Thank you Ladiesmom. Is the picture md florida posted the town and country?


Thank you SummerGirl. She does ok. Today was a little more work. She doesn't like getting her face done.


----------



## Tiffy (Apr 5, 2013)

Here's another pic from today.


----------



## maggie's mommy (Mar 12, 2006)

I don't know if it's the town and country, but I think she would look darling in the cut posted by Mags (mdbflorida).


----------



## cheekyradish (Mar 24, 2013)

She is adorable!!


----------



## Summergirl73 (Sep 18, 2011)

Yep, that picture is the style I was talking about  . I think you both might love the shorter style, but not having to do an all over short look.


----------



## Tiffy (Apr 5, 2013)

Pat and Bridget I agree it is a cute cut that Mags posted definitely an option.

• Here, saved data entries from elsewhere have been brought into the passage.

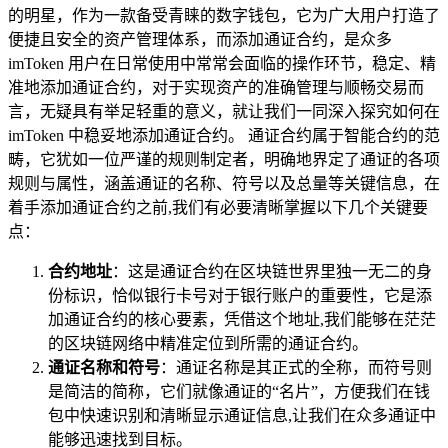
的明星，作为一款备受青睐的数字钱包，它为广大用户打造了
便捷且安全的资产管理体系，而添加通证合约，是众多
imToken 用户在日常使用中常常会面临的操作环节，稳定、精
准地添加通证合约，对于实现资产的准确管理与顺畅交易而
言，无疑具有举足轻重的意义，就让我们一同深入探究如何在
imToken 中稳妥地添加通证合约。 通证合约属于智能合约的范
畴，它犹如一位严谨的规则制定者，明确地界定了通证的各项
规则与属性，涵盖通证的名称、符号以及总量等关键信息，在
着手添加通证合约之前,我们有必要清晰掌握以下几个关键要
点：
合约地址
：这是通证合约在区块链世界里独一无二的身
份标识，恰似银行卡号对于银行账户的重要性，它是添
加通证合约的核心要素，凭借这个地址,我们能够在茫茫
的区块链网络中精准定位到所需的通证合约。
通证名称和符号
：通证名称是其正式的全称，而符号则
是简洁的简称，它们就像通证的“名片”，方便我们在钱
包中快速识别和清晰显示通证信息,让我们在众多通证中
能够迅速找到目标。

Here is another question the coat that she has is this still her puppy coat?


----------



## Dominic (Nov 4, 2012)

She looks so beautiful! 
I had Dominic on a Town & Country cut a couple months ago as his hair was almost as big as Tiffany's and I love the style... then he got neutered and got some mats around his neck and underarm due to the bite-not collar plus they shaved his front leg and I decided to get him a short cut two weeks ago. I regret it so much, I want my hairy dog back... he looks so different. 
So maybe go for a T&C style (short body long legs) and see how you like it before cut it all off


----------



## StevieB (Feb 2, 2012)

mdbflorida said:


> I kept hearing about the town and country cut but didn't know what it was. I just found this on Pinterest? Is this accurate? Very cute


That's what I'd call it. I love the Town & Country cut, I can totally see her with that cut. And it would be so much easier for you!


----------



## Tiffy (Apr 5, 2013)

Thank you Beatriz. I'm sorry that your little guy had to get shaved. Your boys are both cute. I'm taking into consideration the town and country.


----------



## babycake7 (Jan 30, 2012)

Your baby is such a doll that I think she will look adorable whether you continue to keep her long or you go with another cut such as the T & C or a puppy cut. She is precious!


----------



## elly (Sep 11, 2006)

Love the T&C cut!!


----------



## silverhaven (Sep 6, 2009)

I think that Pinterest pic is Sophia's Bijou isn't it? From a while back. Tiffany reminds me a lot if my Penny. She is in a T&C but I left her head uncut. The short cut on the body is way easier for sure.


----------



## Furbabies mom (Jul 25, 2011)

Oh my what a beauty!! I love the long hair , but it is definitely easier with a shorter cut. Dewey is losing his puppy coat and started to mat, so that is the reason I got his hair cut. I'll probably grow it out again. Laurel has a cottony coat, and it gets fluffier and puffer so I'll probably keep her cut. If you do get her cut, be sure and show us. Either way she'll look beautiful!!


----------



## Tiffy (Apr 5, 2013)

Thank you everyone for the compliments. Your babies are all so adorable. 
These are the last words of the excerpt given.